Under Danish laws, bribing officials (active bribery) is a criminal offense, including the bribery of foreign public officials; receiving bribes by officials, including foreign public officials, is an act of passive bribery. Corruption in connection with private legal relations (kickbacks) is also prohibited.

According to Hasselbalch, the main international conventions in anti- corruption area include the UN anti-corruption convention, the OECD (Orgnisation for Economic Cooperation and Development) Convention on Combating Bribery of Foreign Public Officials in International Business Transactions, and the Council of Europe Corruption Convention.

The UN anti-corruption convention model preventive policies, such as the establishment of anti-corruption bodies and enhanced transparency in the financing of election campaigns and political parties.

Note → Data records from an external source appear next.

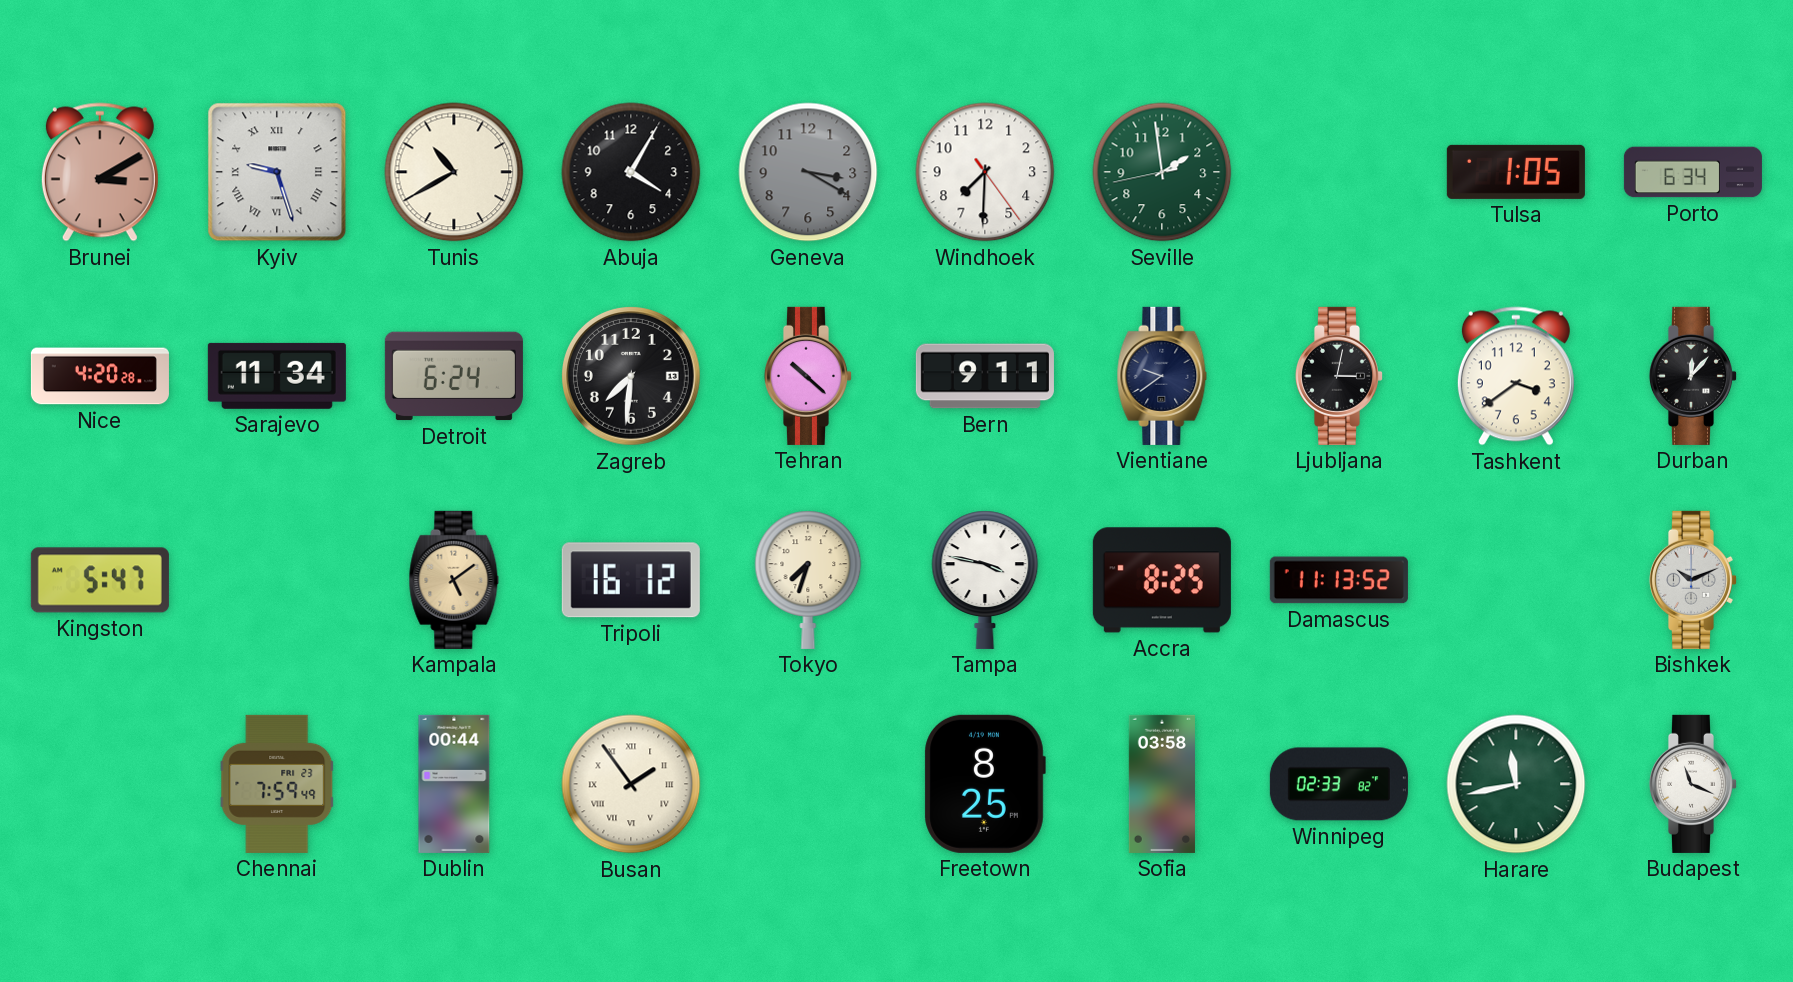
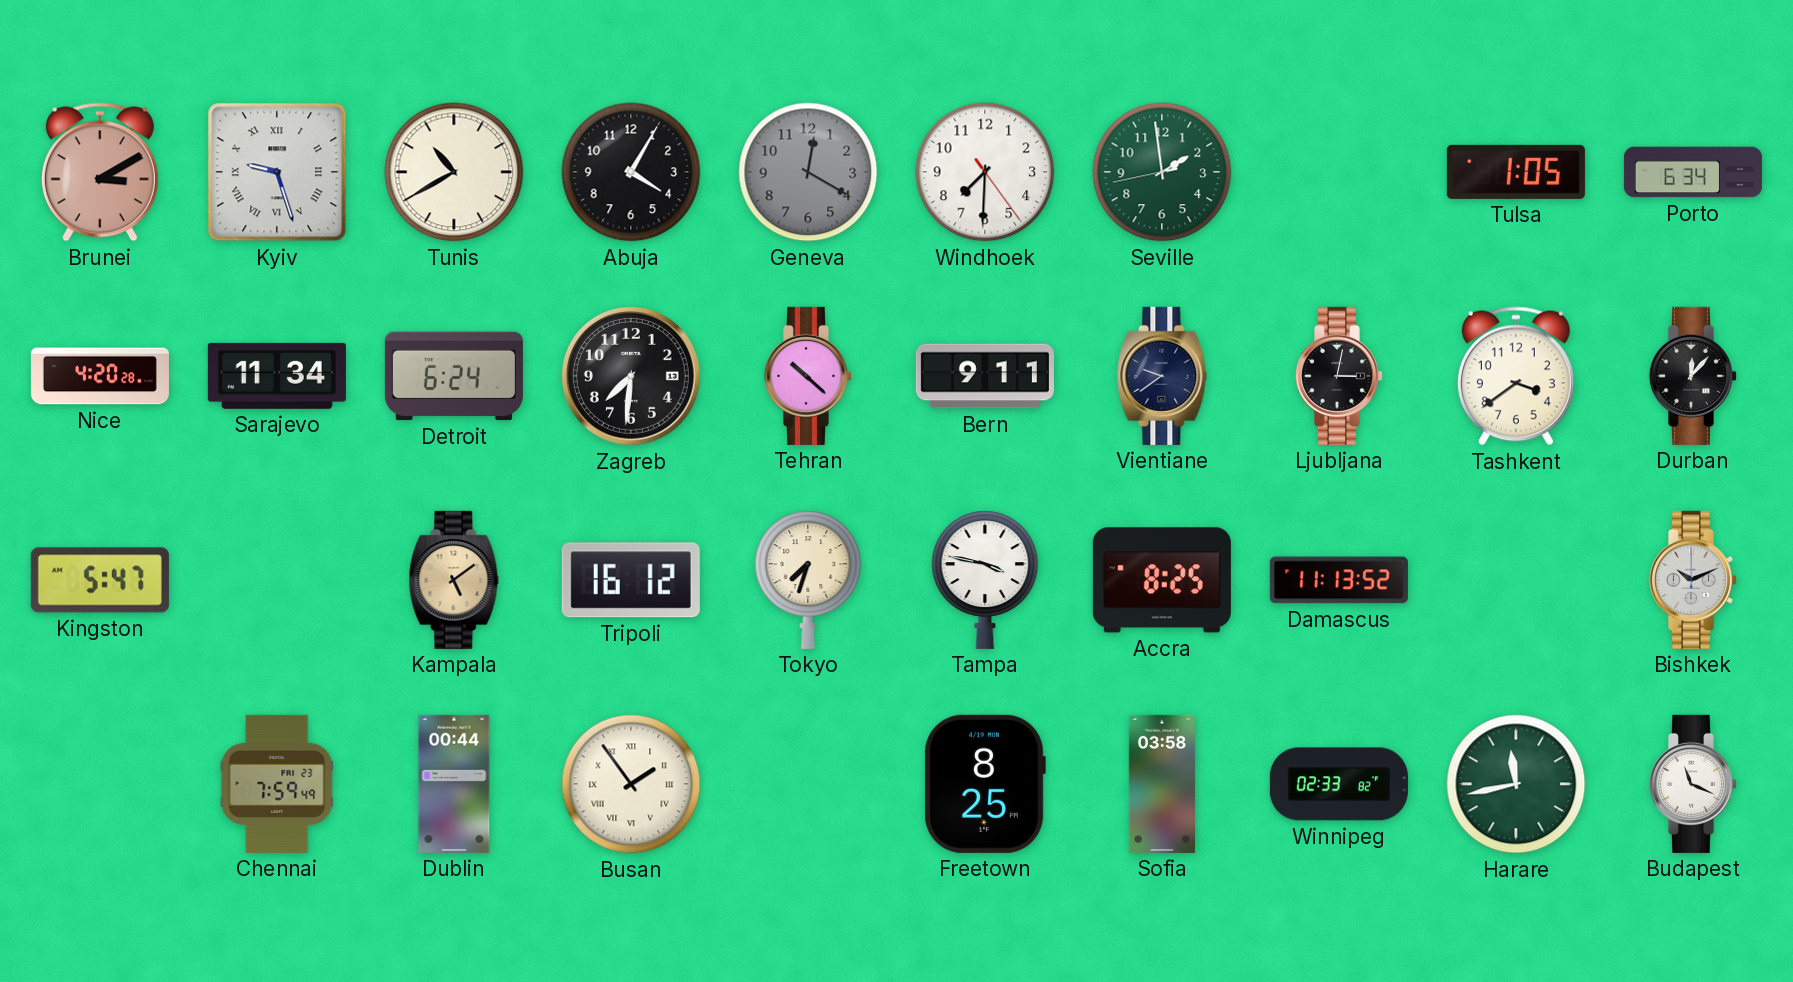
Geneva: 3:20 -> 12:20
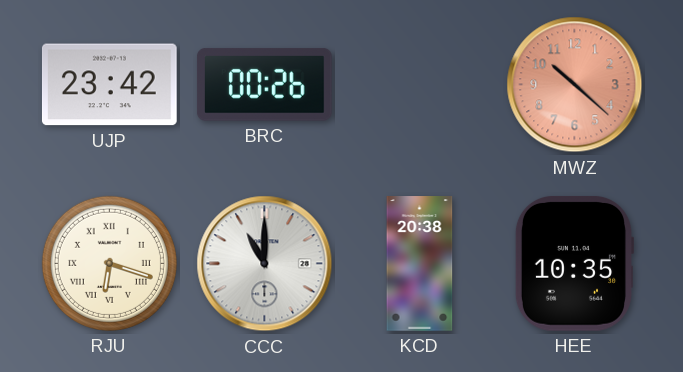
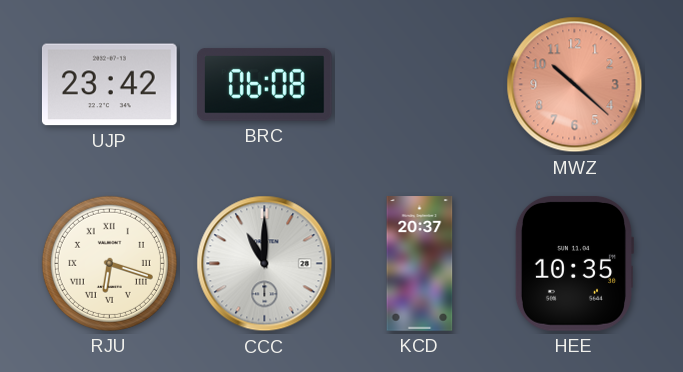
BRC: 00:26 -> 06:08
KCD: 20:38 -> 20:37
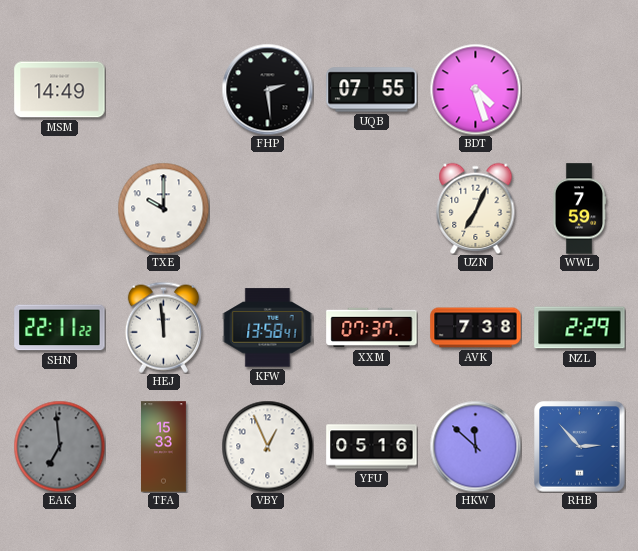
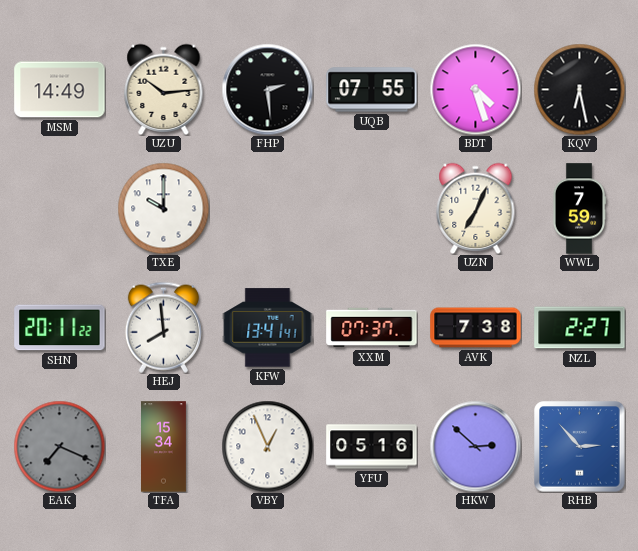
UZU: none -> 10:14
KQV: none -> 6:28
SHN: 22:11 -> 20:11
HEJ: 11:59 -> 7:59
KFW: 13:58 -> 13:41
NZL: 2:29 -> 2:27
EAK: 6:59 -> 7:19
TFA: 15:33 -> 15:34
HKW: 11:52 -> 2:52
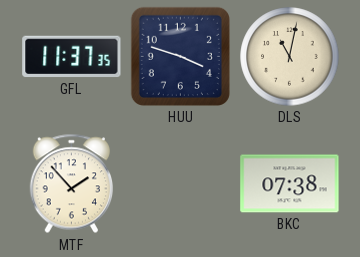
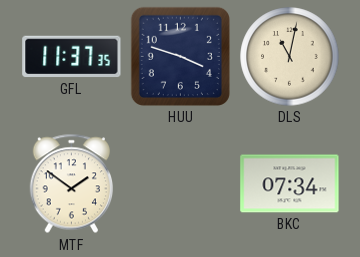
MTF: 1:53 -> 1:51
BKC: 07:38 -> 07:34
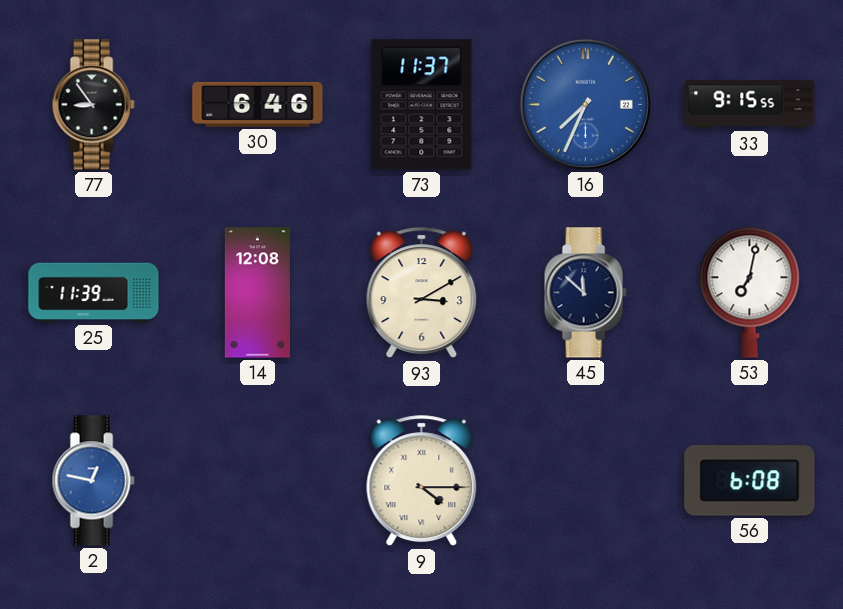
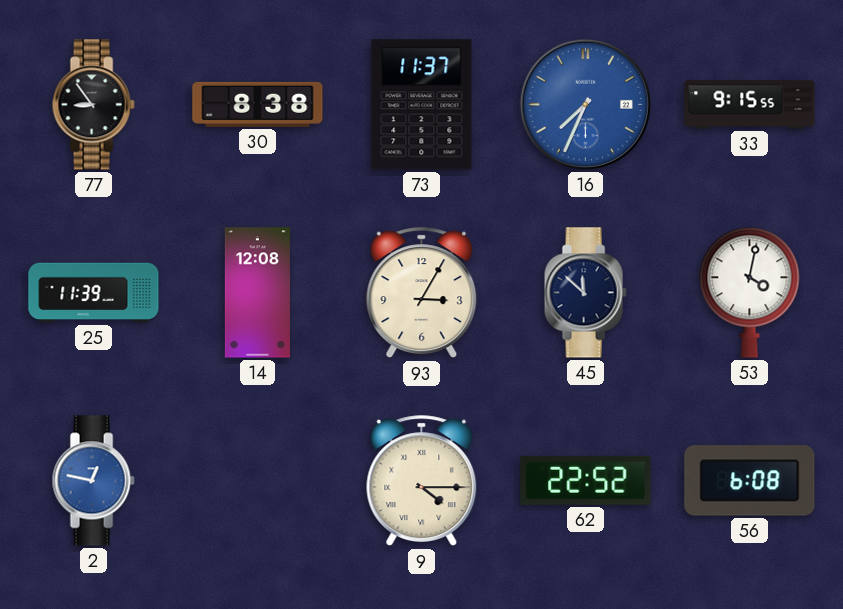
30: 6:46 -> 8:38
93: 3:10 -> 3:05
53: 7:02 -> 4:02
62: none -> 22:52
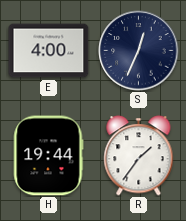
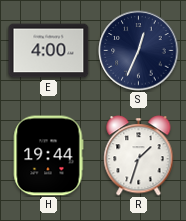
R: 1:36 -> 1:33
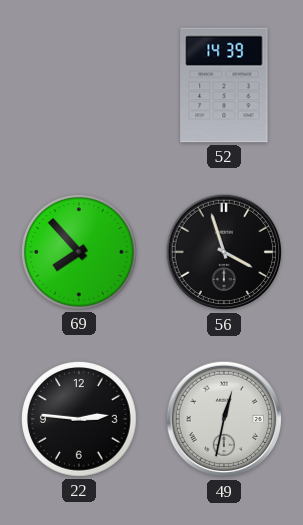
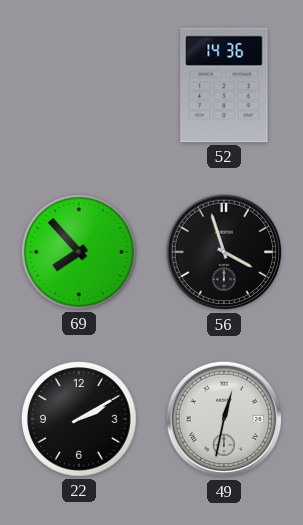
52: 14:39 -> 14:36
22: 2:46 -> 2:10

The OECD Convention is a global ban on bribery in international business transactions, which covers active bribery of officials.

The Council of Europe Corruption Convention prohibits both active and passive bribery. The Convention covers both corruption among officials and private.

"In the new global corruption report, Denmark are in the list of top 3 least corrupt countries, only ranking after New zealand, and corruption do rarely happens in public sector; however, that doesn't mean we don't have corruption," Hasselbalch said.

"As a matter of fact, some companies are just waiting for some favorable opportunities. So it requires us to keep improving our anti -- corruption laws," he added.

Hasselbalch cited the KMD bribery case as a case to illustrate his points.

KMD is the main provider of IT services to the Danish municipalities and others, and is owned by the municipalities country association. Since 2005, KMD would invite municipal top officials on expensive trips to wonderful places such as New Zealand, Singapore and Australia in the name of developing market, and KMD was responsible for the content, entertainment and meals. The case was exposed in 2009, and is now under trial.

"KMD's activities wouldn't be viewed as a criminal offense 12 years ago. On the contrary, 30 percent of the business entertainment cost of a company could be exempt from taxation back then," Hasselbalch said.

"The Danish government ratifies 'the EU directive on public procurement' from 2004," he said. "Since then a company can not deduct expenses which have been used to bribe officials in the criminal law sense."

The Danish government also launched a Zero-Tolerance Policy in 2010 toward corruption in overseas business development.

"The overall targets of this policy is to prevent corruption within Danish companies abroad as well as overseas programs and projects, where Danish companies involved," said Hasselbalch.

In 2005, seven Danish companies was caught up in the UN Oil-for-food scandal, including Danish pharmaceutical giant Novo Nordisk, Pharmaceutical company Leo Pharma, water and gas supply and treatment company AVK Holding.

The Oil-for-Food Program was established by the UN in 1995 to enable Iraq to sell its oil for humanitarian purposes. Starting at the beginning in 2000, the former Iraqi government required companies wishing to sell humanitarian goods to government ministries to pay a kickback to the government in order to be granted a contract. The amount of that fee was around 10 percent of the contract price.

In 2009, under the efforts of the trade council of Denmark, six of the seven Danish companies agreed to pay a total of 45 million Danish Krones (around 8 million U.S. dollars) for violations relating to the UN Oil-for-Food Program scandal.

"Last year, we only be evaluated moderately enforcing the OECD Anti-Bribery Convention, but this year we advanced from moderate to active enforcement. We will stay on the top in our continuing efforts," said Hasselbalch.